Incremental Nonlinear Dynamic Inversion Control of a Generic Hypersonic Vehicle

Abstract

The Generic Hypersonic Aerodynamics Model Example (GHAME) provides a practical benchmark for evaluating advanced control strategies for hypersonic vehicles. Its nonlinear dynamics and strong aero-propulsive coupling make it suitable for assessing nonlinear control methods. Although GHAME is the only publicly available hypersonic model derived from real flight data, Nonlinear Dynamic Inversion (NDI) has not previously been applied to it. This study develops a hierarchical control architecture based on time scale separation, combining NDI for attitude and position control with Incremental Nonlinear Dynamic Inversion (INDI) for angular-rate and velocity control. The implementation is carried out in MATLAB and Simulink, and the controller is tested under model uncertainty, atmospheric disturbances, and additionally tested under synchronized and desynchronized measurement time delays. The controller achieves accurate tracking when no delay is present. Under desynchronized delays, performance degrades rapidly and similarly in both axes. Under synchronized delays, degradation is more gradual: the lateral dynamics lose stability at roughly half of the allowable delay margin, whereas the longitudinal dynamics remain stable until the full margin is reached. This behavior reflects the very short natural time constants of the lateral subsystem in slender hypersonic configurations, which reduce the effectiveness of the assumed time scale separation.

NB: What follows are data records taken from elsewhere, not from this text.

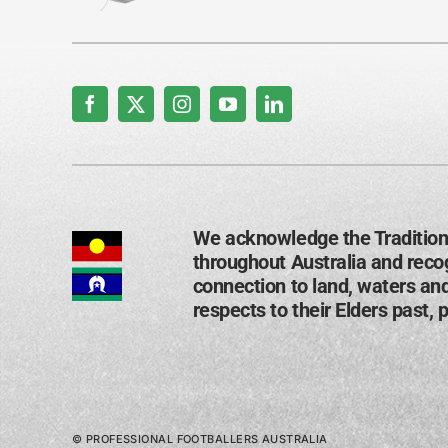
We acknowledge the Tradition
throughout Australia and recog
connection to land, waters an
respects to their Elders past, 
© PROFESSIONAL FOOTBALLERS AUSTRALIA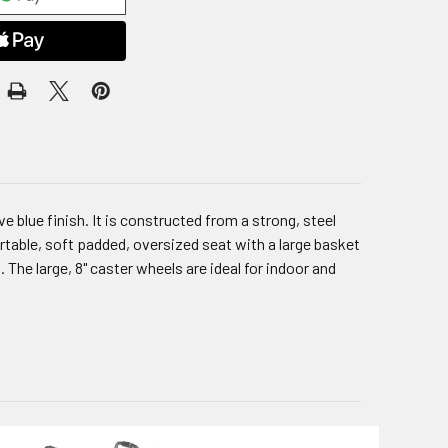
 blue finish. It is constructed from a strong, steel
table, soft padded, oversized seat with a large basket
The large, 8" caster wheels are ideal for indoor and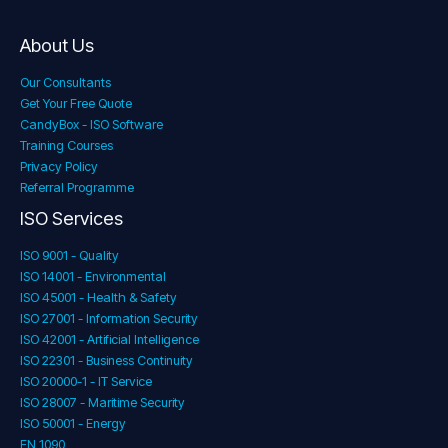
About Us
Our Consultants
Get Your Free Quote
CandyBox - ISO Software
Training Courses
Privacy Policy
Referral Programme
ISO Services
ISO 9001 - Quality
ISO 14001 - Environmental
ISO 45001 - Health & Safety
ISO 27001 - Information Security
ISO 42001 - Artificial Intelligence
ISO 22301 - Business Continuity
ISO 20000-1 - IT Service
ISO 28007 - Maritime Security
ISO 50001 - Energy
EN 1090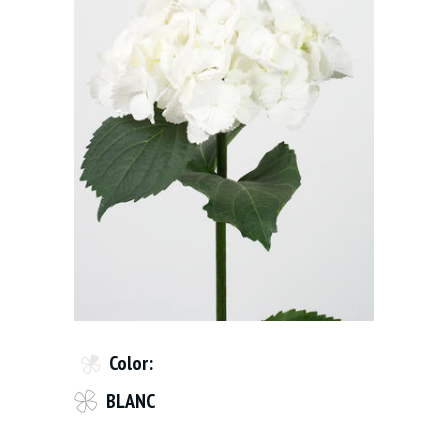
Color:
BLANC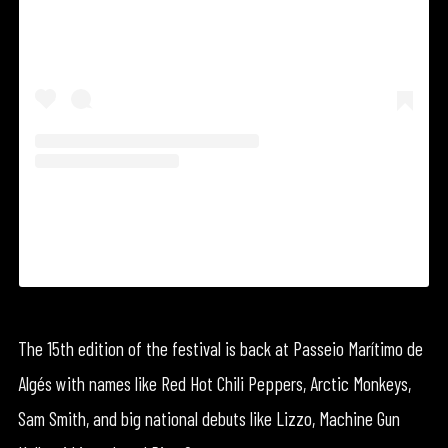
A shared by NOS Alive (@nos_alive)
The 15th edition of the festival is back at Passeio Marítimo de
Algés with names like Red Hot Chili Peppers, Arctic Monkeys,
Sam Smith, and big national debuts like Lizzo, Machine Gun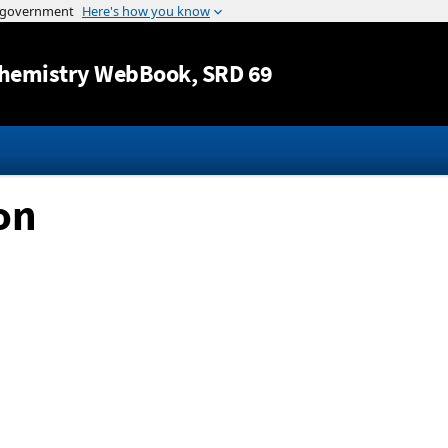
Jump to content
hemistry WebBook
, SRD 69
on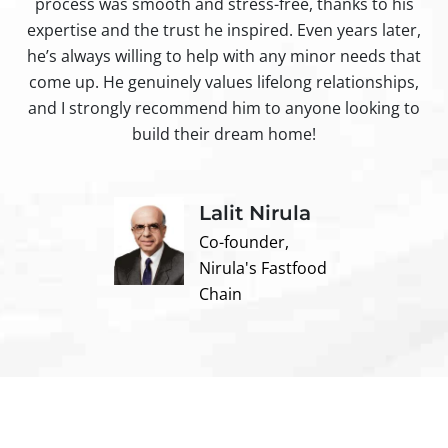
process was smooth and stress-free, thanks to his
ir
expertise and the trust he inspired. Even years later,
t
he’s always willing to help with any minor needs that
come up. He genuinely values lifelong relationships,
and I strongly recommend him to anyone looking to
build their dream home!
Lalit Nirula
Co-founder,
Nirula's Fastfood
Chain
Contact us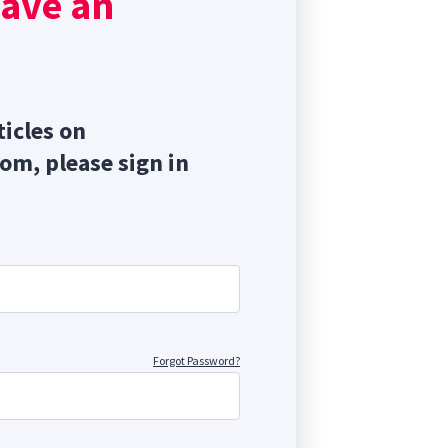
have an
ticles on
com, please sign in
Forgot Password?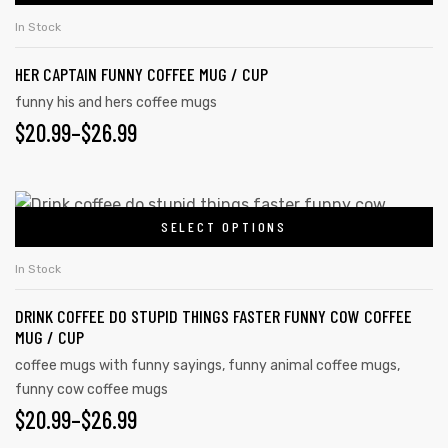
In Stock
HER CAPTAIN FUNNY COFFEE MUG / CUP
funny his and hers coffee mugs
$
20.99
–
$
26.99
SELECT OPTIONS
In Stock
DRINK COFFEE DO STUPID THINGS FASTER FUNNY COW COFFEE
s day
MUG / CUP
coffee mugs with funny sayings
,
funny animal coffee mugs
,
funny cow coffee mugs
$
20.99
–
$
26.99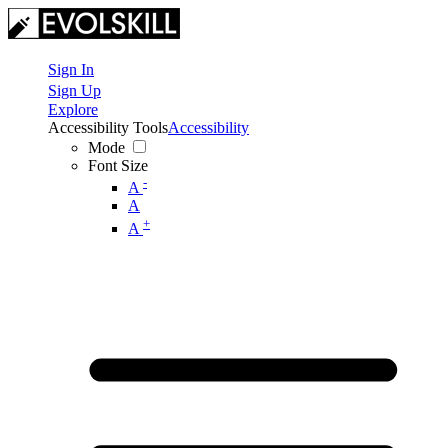
Sign In
Sign Up
Explore
Accessibility Tools
Accessibility
Mode
Font Size
-
A
A
+
A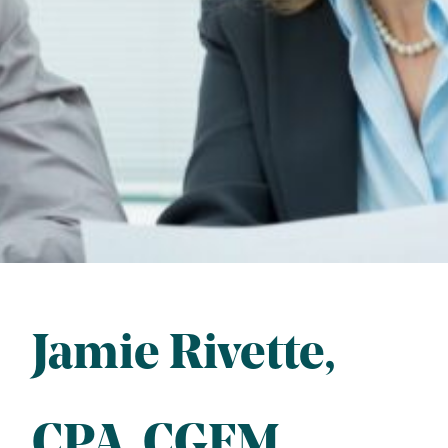
Jamie Rivette
CPA
, 
CGFM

Overall, the study provides the first NDI application to the GHAME model and demonstrates that an NDI–INDI architecture can remain effective under uncertainty, disturbances, and realistic time delays when synchronization is maintained, although its application must be approached with caution due to the heightened sensitivity of the lateral dynamics. The findings naturally pave the way for future investigations, including flight envelope protection strategies, and integration with guidance and trajectory optimization methods for hypersonic missions.